Wednesday, June 01, 2016

Of Marriage and Novels

Civil marriage is, in essence, a legal contract, a business agreement. No one should go into a partnership of any sort without something in writing, and the standard contractual agreements of state-recognized marriage is the best choice for most.

It also provides a number of legal benefits. If one partner is incapacitated or dies, it is essential to have the marriage contract in place. If there are children involved, it protects both them and the parents. Having a civil marriage simplifies the whole process of two people being and living together.
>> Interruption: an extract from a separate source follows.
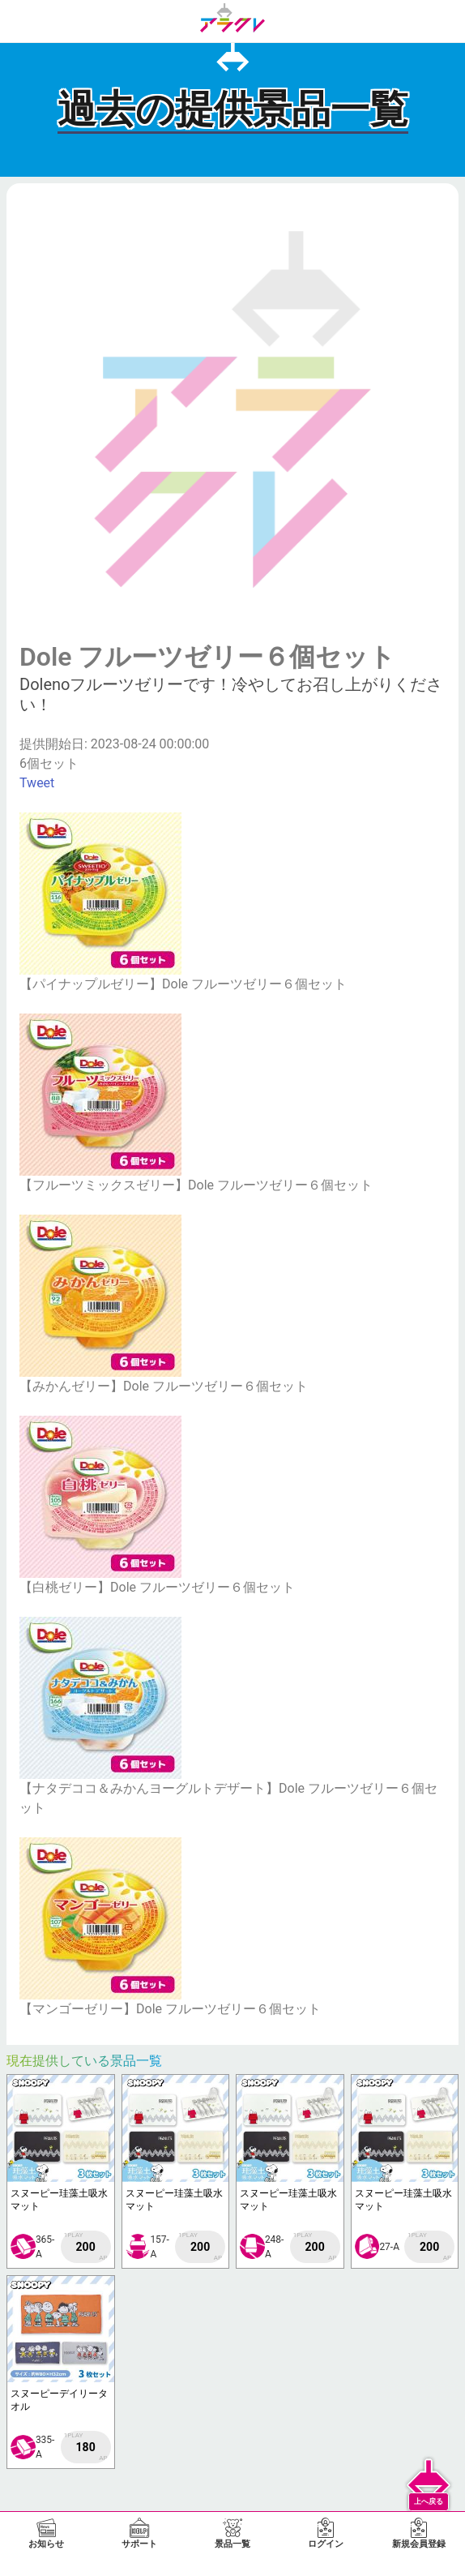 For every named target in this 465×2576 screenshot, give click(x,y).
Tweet (36, 783)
I do consider those people married in the eyes of nature and god if they are living together as man and wife. Or woman and wife. Or even woman and two husbands. None of that matters. It would be ideal if governments also recognized these unions, these partnerships. I don’t care whether or not they call them ‘marriages’ or ‘civil unions,’ as long as the same rights are there.

A legal contract should be open to any consenting, competent adult. The validity of all contractual law is threatened if we deny this.

I have probably posted stuff along these lines previously here at The Lucky Lad. I just wanted to lay it out in a logical manner. Why? Because it is one of the themes that I am exploring in the early stages of writing a new novel. That would be a sequel to SHAPER, almost certainly to be named WAVES.

I left the two lead characters in SHAPER more or less agreeing to move in together at the end of that book. Implied, actually, as Ted offers Michelle a job at his shop with ‘room and board’ included. Ted’s opinion is my opinion about 'living together,' that it is marriage in the natural sense. But he also wants a legal union — something of which the twice-divorced Michelle may prove a bit leery.

Hmm...considering that both husbands passed away after their divorces, does that also make her twice-widowed? I’m not sure.

I am not certain that WAVES will actually be the next novel I write. I tend to make notes and dabble at several ideas simultaneously until one says, “Okay, I’m ready! Write me!” It works for me. SHAPER turned out to be more of a 'crime' novel than I had originally intended, so I guess I need to stick to that sort of thing for any and all sequels, eh? All the drugs and hard life in Michelle and Charlie's past was just going to be backstory when I first conceived of the book, and it was going to be much more about relationships and the sort of stuff one finds in a 'literary' novel. Indeed, I intended a downer of an ending with Michelle moving on and leaving poor depressed Ted behind.

Fortunately for Ted, I changed my mind and turned it into more of a 'surf noir' sort of novel. And I think that worked.